But over time, the Sagebrush, like everything else in Los Angeles, has gentrified. Now the sawdust on the floor is gone and the Sagebrush does an amazing brunch, so my son and I ate our fill of waffles, shrimp and crab's legs, and perfectly done eggs benedict, then moseyed up to the special tequila bar they'd set up just for Mom (a.k.a. me!). And my son and I shared a celebratory shot of tequila sweetened with something delicious and watermelon-y. New memories, and ones that I will actually remember.

And I thought, "this is the day I was waiting for, all those years ago." That's right, that day when he grabbed all the cat turds out of the litter box and drew little brown cat-turd portraits all over the laundry room wall while I wasn't looking. The day he took a magic market to my favorite quilt while I was grading papers. The days he came home from first grade crying and I realized the best thing would be to hold him back another year to reduce his stress levels and let him catch up academically. 

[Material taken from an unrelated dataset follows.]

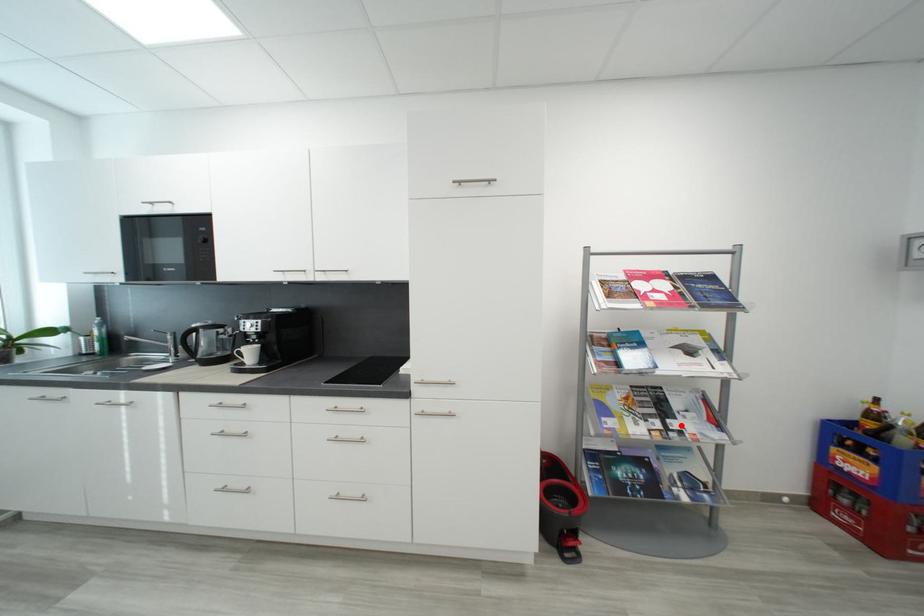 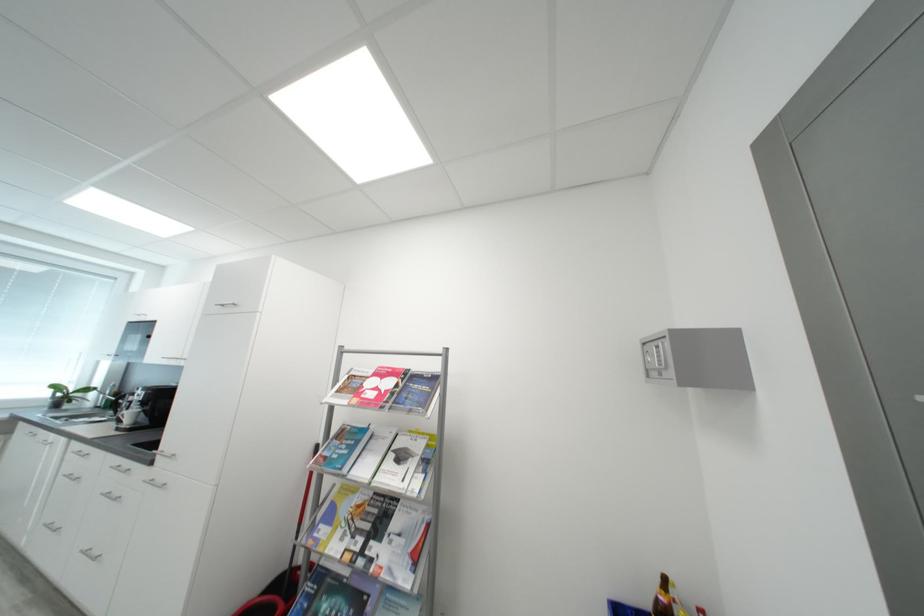 Where in the second image is the point corresponding to the highlighted location from the first image?

(380, 549) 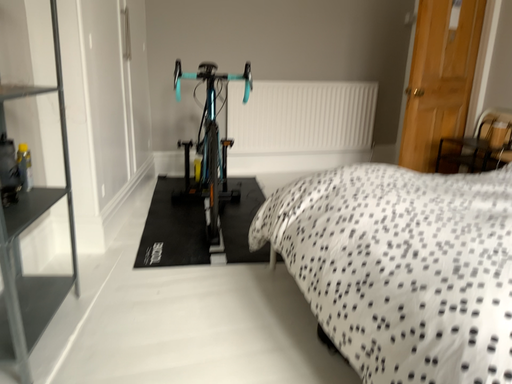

Those days, I dreamed of some future day I could raise a glass, smile at him and think, "well, we made it." Ditto for my stepkids. Stepmoms usually need to earn the right to be called "Mom," and that's not always an easy road. You're the third or fourth wheel the poor kids got in the divorce game of Parent Roulette, and you not only have to worry about instilling discipline and order, you also have to worry about being liked. That's a tough road to travel, and the day your stepkids start spontaneously telling you they love you is a day of honor, believe me. 

So to the parents of adult kids, moms, and anyone who is like-a-mom to someone, let's look forward to future brunches and a time when the family can all be together. And to the moms of little ones, your day is coming, too. Smile and throw those undercooked eggs in the microwave for 30 seconds, scrape the soot off the toast, and just know that you're loved. 

It won't always be cat turd pictures and magic marker-ed quilts, luckily. Time will fly, and before you know it, it will be all about the watermelon tequila shots and eggs benedict. And if they're well into their 20's, you won't even have to worry whether they have enough dough to pick up the tab. 

Happy Mother's Day, all!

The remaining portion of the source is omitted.